Celebrating Mardi Gras in New Orleans has been on my bucket list for ages, so I was thrilled when I finally planned the trip!
I landed, slipped on my heels, and met up with the crew to celebrate our first night in The Big Easy!
After checking out a few bars, we headed to Bourbon Street, because #obviously.
It was crazy how crowded it was!
The balconies were lined with people throwing beads, encouraging those below to show some… shall we say… skin.
But not many people on the street were flashing. This isn’t what I’ve heard about Mardi Gras!
Turns out, there has been a lot less skin shown since the advent of social media and camera phones. According to those on the balcony, no skin = no beads, so I was left empty handed (happy, mom?).
The streets were crowded, and I wanted a better view. So there was only one solution:
It’s good to be tall!
It was fun being part of the Mardi Gras atmosphere on Bourbon Street, even though it wasn’t quite as debaucherous as I expected. But it was a little too debaucherous for some. Turns out, not everyone is a fan of Mardi Gras…
But everyone is a fan of NOLA’s famous Hurricanes! You can’t visit without trying one from where the drink originated, Pat O’Brien’s on St. Peter Street.
We ended the evening in the best possible way: with gumbo purchased out of the back of a van.
Yep, I’m serious.
And we even had some for leftovers the next morning! It was surprisingly delicious!
By day, the French Quarter (or as cool locals call it, “the quarter”) is festively decorated for the holiday.
The best part about New Orleans? You can take your drinks to go, and wander about the streets while sipping. It is one of the city’s best qualities, since I always hate waiting at the bar for people to finish their drinks!
We grabbed a drink(s) to go, and headed out to explore.
By day, things in the quarter look just as crazy.
And apparently at all hours, people are still up on the balconies, throwing beads.
The first rule of Mardi Gras is you don’t talk about Mardi Gras. The second rule of Mardi Gras is that once beads hit the ground, they’re dead/dirty/tainted (I have yet to come up with a definitive word). Basically, you can’t pick up beads from the ground, no matter what. It simply isn’t done.

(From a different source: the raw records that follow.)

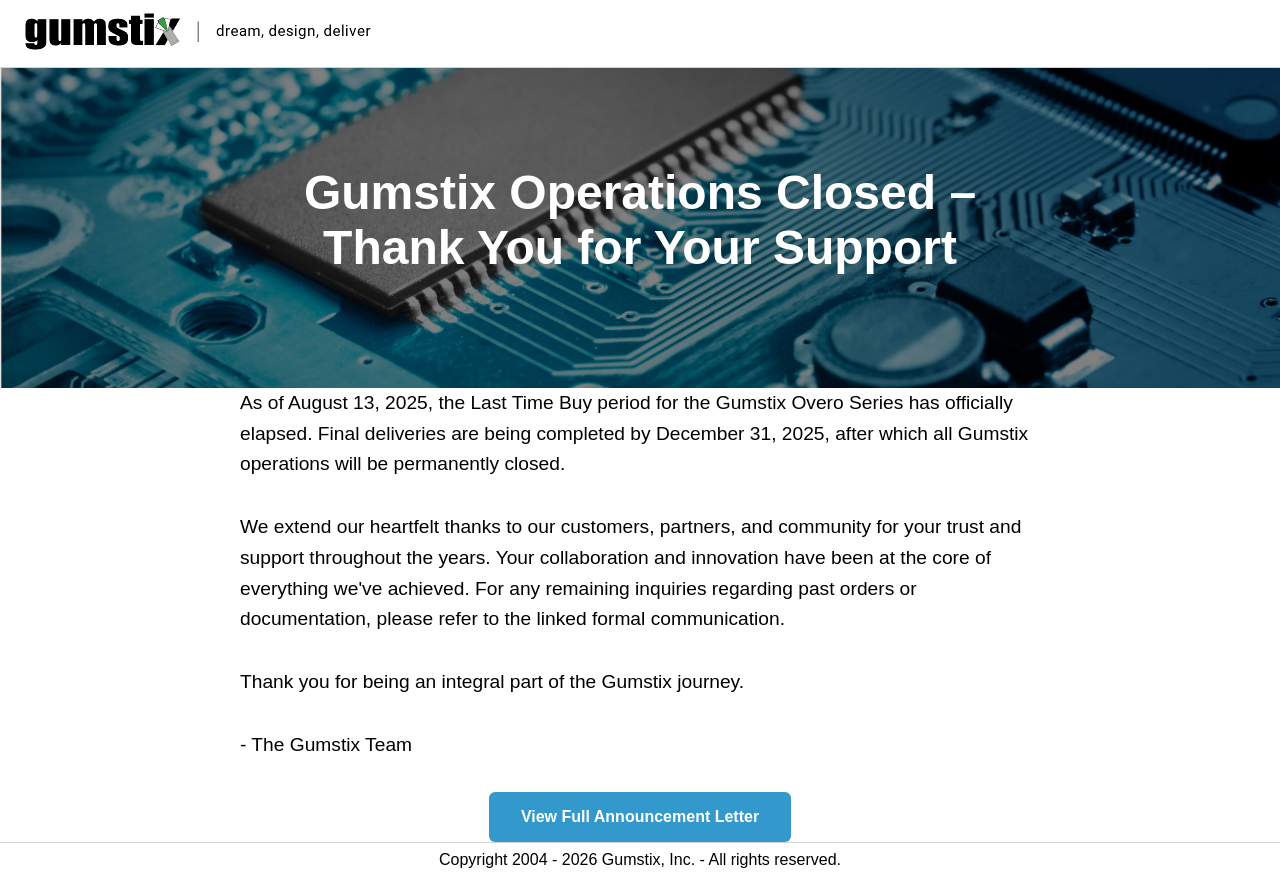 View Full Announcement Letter (640, 816) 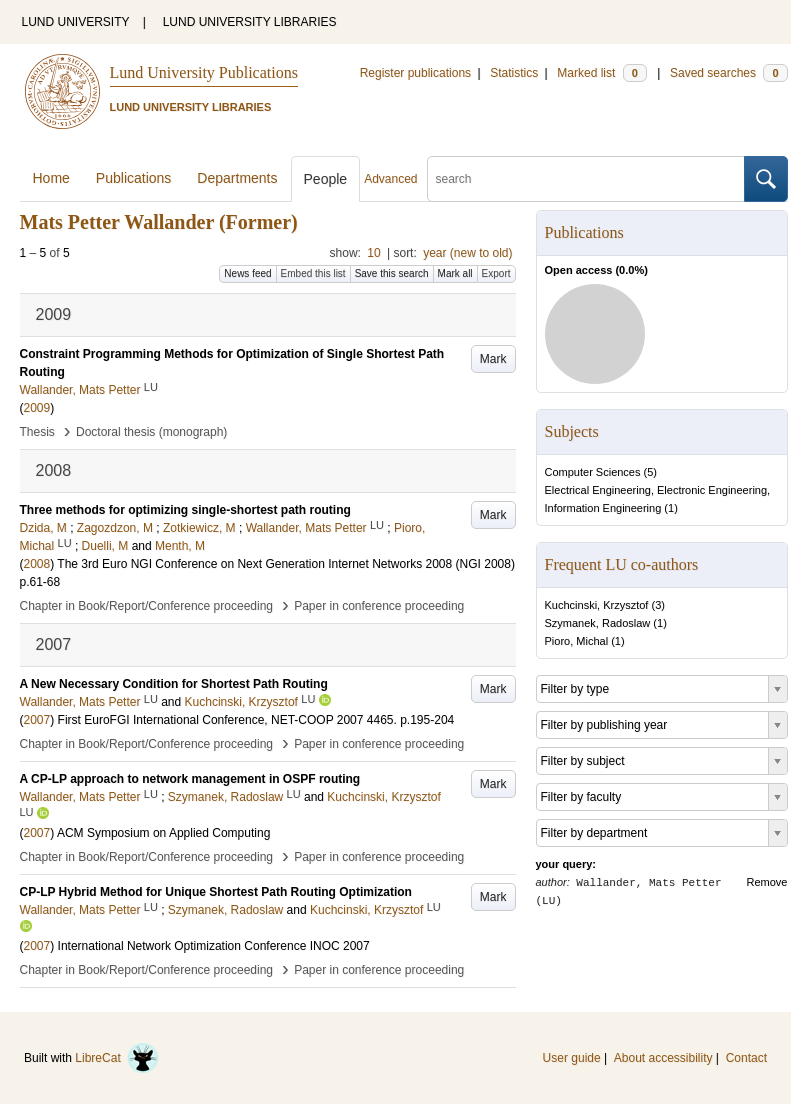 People (326, 179)
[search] (586, 179)
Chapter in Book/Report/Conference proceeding (147, 606)
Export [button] (496, 273)
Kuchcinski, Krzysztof (597, 605)
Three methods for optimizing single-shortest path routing (185, 510)
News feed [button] (247, 273)
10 (373, 253)
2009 (37, 408)
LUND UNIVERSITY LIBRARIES (250, 22)
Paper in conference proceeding (379, 606)
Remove (767, 882)
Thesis (37, 432)
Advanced (390, 179)
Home (51, 178)
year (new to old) (467, 253)
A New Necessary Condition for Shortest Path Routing (174, 684)
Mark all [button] (455, 273)
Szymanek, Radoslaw (598, 623)
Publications (134, 178)
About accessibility (663, 1058)
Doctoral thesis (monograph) (151, 432)
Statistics (514, 73)
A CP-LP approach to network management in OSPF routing (190, 779)
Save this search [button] (392, 273)
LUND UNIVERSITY (76, 22)
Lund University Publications (204, 72)
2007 (37, 720)
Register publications (415, 73)
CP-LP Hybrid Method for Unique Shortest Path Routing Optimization (216, 892)
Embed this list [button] (313, 273)
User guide (572, 1058)
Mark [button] (493, 359)
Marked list (601, 73)
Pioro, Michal (577, 641)
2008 (37, 564)
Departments (237, 178)
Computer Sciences (593, 472)
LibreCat (117, 1058)
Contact (746, 1058)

So, naturally, the streets are covered in them.
And dogs are covered in them too, apparently.
While we were out, Anton and I picked up some masks for an upcoming NYC masquerade ball.
That evening, at 701 Bar & Restaurant (formerly known as Lucy’s) I did my very first scorpion shot. Yes, there was a scorpion in my tequila!

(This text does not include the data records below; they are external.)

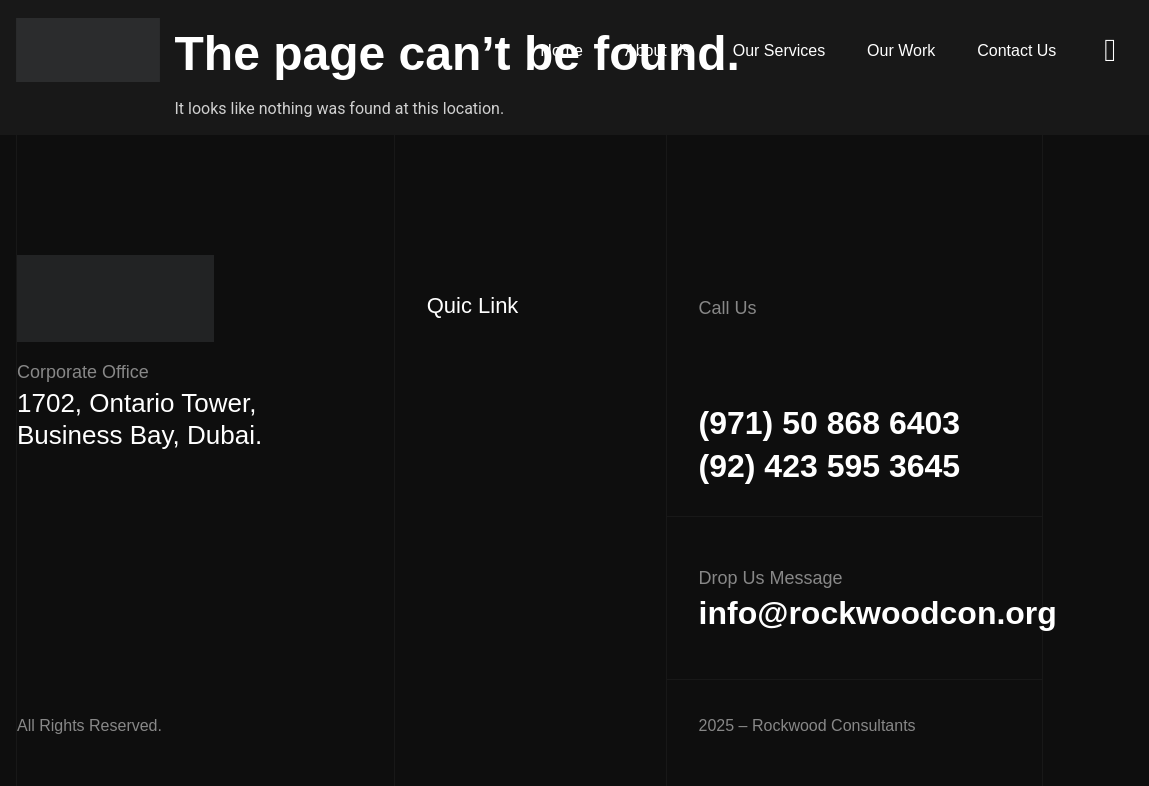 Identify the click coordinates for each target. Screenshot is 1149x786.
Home (615, 50)
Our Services (809, 50)
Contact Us (1022, 50)
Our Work (919, 50)
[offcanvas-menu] (1110, 50)
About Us (700, 50) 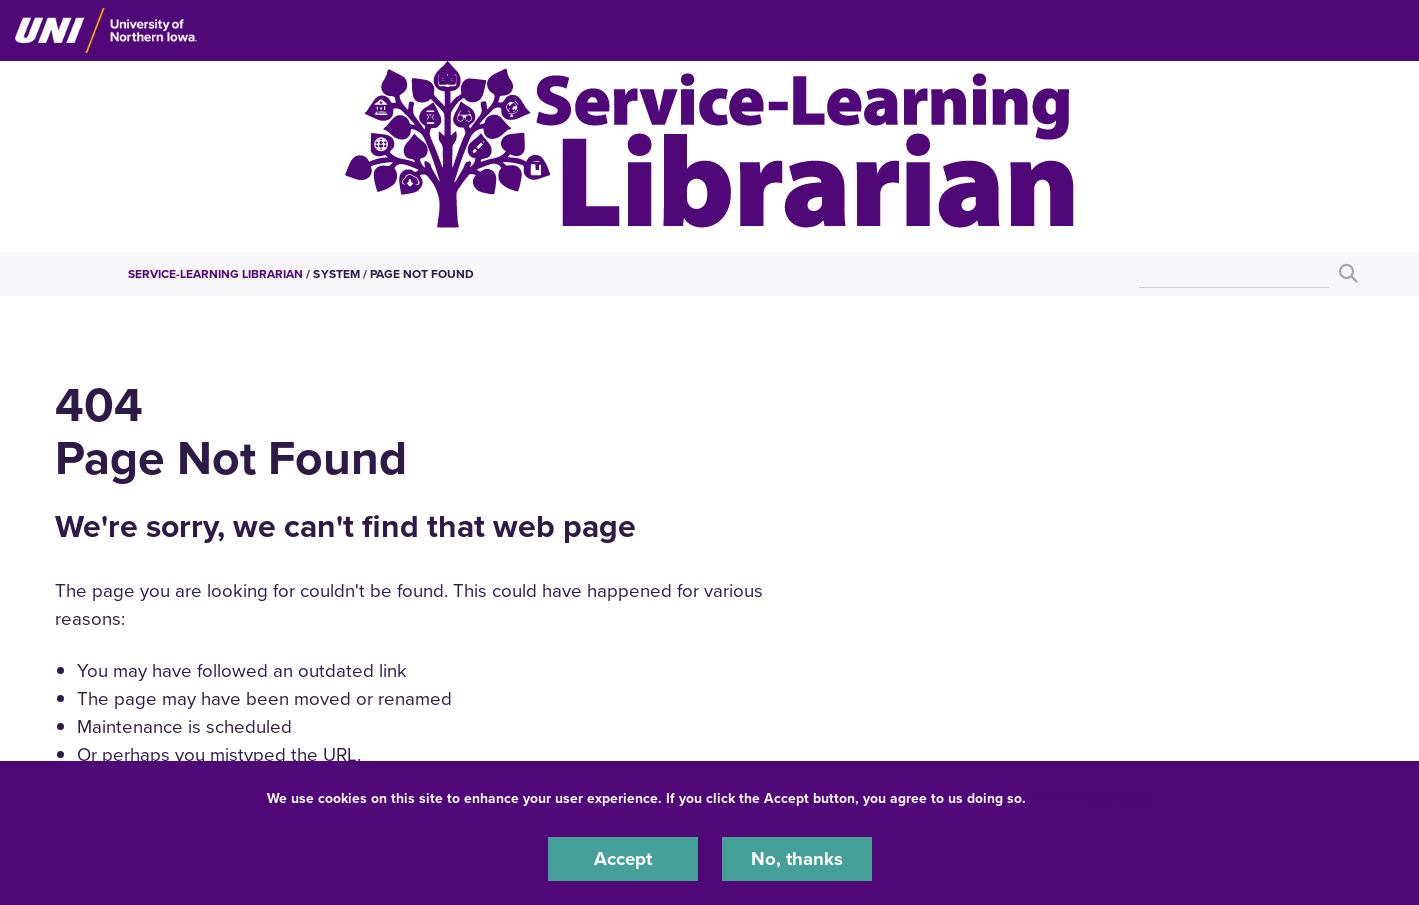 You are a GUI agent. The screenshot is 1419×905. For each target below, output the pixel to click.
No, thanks (797, 859)
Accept (623, 859)
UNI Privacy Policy (1093, 798)
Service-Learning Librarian (216, 274) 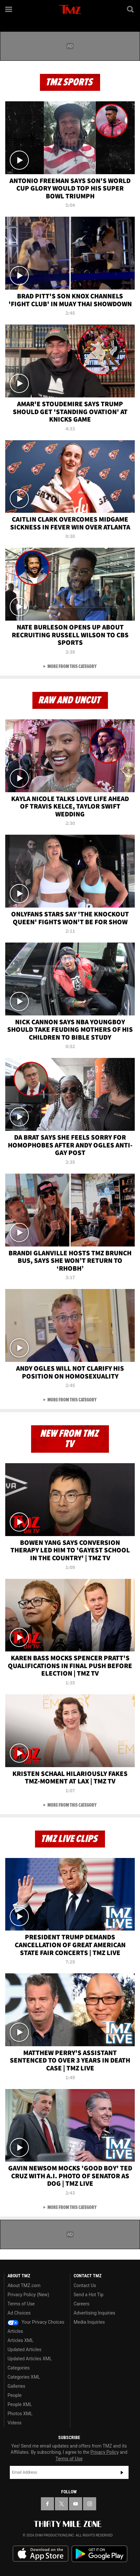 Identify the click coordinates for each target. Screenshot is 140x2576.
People (15, 2395)
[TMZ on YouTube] (75, 2503)
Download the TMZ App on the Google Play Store (99, 2554)
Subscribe (122, 2472)
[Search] (131, 9)
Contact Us (85, 2285)
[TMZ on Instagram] (89, 2503)
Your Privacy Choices (36, 2322)
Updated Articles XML (30, 2358)
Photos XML (20, 2413)
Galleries (16, 2386)
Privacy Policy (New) (28, 2294)
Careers (81, 2303)
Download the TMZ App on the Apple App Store (40, 2554)
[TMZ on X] (61, 2503)
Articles (15, 2331)
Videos (15, 2422)
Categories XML (24, 2377)
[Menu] (9, 9)
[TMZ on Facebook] (47, 2503)
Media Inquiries (89, 2322)
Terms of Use (21, 2303)
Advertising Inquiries (94, 2313)
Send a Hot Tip (88, 2294)
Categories (18, 2367)
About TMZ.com (24, 2285)
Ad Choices (19, 2313)
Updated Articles (24, 2349)
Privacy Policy (105, 2452)
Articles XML (21, 2340)
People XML (20, 2404)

After I ordered, I asked my friends if the scorpion would be alive or dead. They made fun of me! They thought it was obvious that it would be dead. I thought it was definitely a question worth asking!
There was also this really cool shark drink.
When you tip over the shark, red “blood” fills the water!
It’s impossible to visit New Orleans and not try a beignet from Café Du Monde. It’s open 24 hours a day, and the line usually stretches down the street. Because God was smiling down on me, when I arrived back at the apartment that night, Anton’s family had brought back beignets! Mine was delicious, especially since I ate it in my pajamas, and didn’t have to wait in line!
On Lundi Gras (the Monday before Mardi Gras), I got to do the coolest thing! I was invited into a private party on Bourbon Street that opened up onto a balcony.
Which means that I got to overlook the action, AND throw beads!
I threw beads down to Anton and Oren.
But don’t worry, I made them work for it!
The most surprising part about Mardi Gras is how it ends.
At midnight on Mardi Gras (so, technically, on Ash(ley) Wednesday), everything stops. The bars and restaurants close, and people are ushered out the door and off the streets. A fleet of street cleaners take on the city with careful choreography, and before long all evidence of Mardi Gras is gone.
But the memories (and this blog post!) live on.